▶ _Dataset entries_
┌────────
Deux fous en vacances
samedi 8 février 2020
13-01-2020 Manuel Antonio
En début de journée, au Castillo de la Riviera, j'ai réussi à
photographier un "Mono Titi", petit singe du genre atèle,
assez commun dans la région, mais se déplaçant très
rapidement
└────────
┌────────
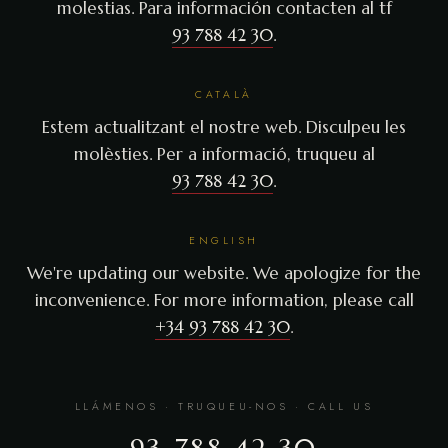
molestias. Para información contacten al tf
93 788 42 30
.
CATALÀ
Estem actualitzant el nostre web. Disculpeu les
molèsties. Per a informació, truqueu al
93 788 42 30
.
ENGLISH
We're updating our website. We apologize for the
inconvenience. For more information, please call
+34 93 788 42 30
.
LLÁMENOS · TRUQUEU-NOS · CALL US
└────────
┌────────
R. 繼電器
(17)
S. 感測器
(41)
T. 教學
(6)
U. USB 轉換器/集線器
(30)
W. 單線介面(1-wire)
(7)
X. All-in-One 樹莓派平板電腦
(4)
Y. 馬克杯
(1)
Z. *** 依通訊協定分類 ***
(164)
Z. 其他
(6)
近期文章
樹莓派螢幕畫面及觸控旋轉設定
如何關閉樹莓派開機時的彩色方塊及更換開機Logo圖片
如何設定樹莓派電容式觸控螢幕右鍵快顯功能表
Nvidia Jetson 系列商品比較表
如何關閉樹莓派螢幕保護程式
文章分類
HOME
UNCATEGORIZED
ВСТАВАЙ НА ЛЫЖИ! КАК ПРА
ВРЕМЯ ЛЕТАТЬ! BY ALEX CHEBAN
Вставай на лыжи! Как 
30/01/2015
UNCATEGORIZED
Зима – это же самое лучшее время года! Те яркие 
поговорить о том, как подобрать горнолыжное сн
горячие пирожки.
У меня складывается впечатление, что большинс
└────────
▶ _What to work on_
In the entries above, the lines from the one bearing "如何關閉樹莓派開機時的彩色方塊及更換開機Logo圖片" up to and including the one bearing "У меня складывается впечатление, что большинс" should be transcribed exactly; no other line is wanted.

▶ _Output_
如何關閉樹莓派開機時的彩色方塊及更換開機Logo圖片
如何設定樹莓派電容式觸控螢幕右鍵快顯功能表
Nvidia Jetson 系列商品比較表
如何關閉樹莓派螢幕保護程式
文章分類
HOME
UNCATEGORIZED
ВСТАВАЙ НА ЛЫЖИ! КАК ПРА
ВРЕМЯ ЛЕТАТЬ! BY ALEX CHEBAN
Вставай на лыжи! Как 
30/01/2015
UNCATEGORIZED
Зима – это же самое лучшее время года! Те яркие 
поговорить о том, как подобрать горнолыжное сн
горячие пирожки.
У меня складывается впечатление, что большинс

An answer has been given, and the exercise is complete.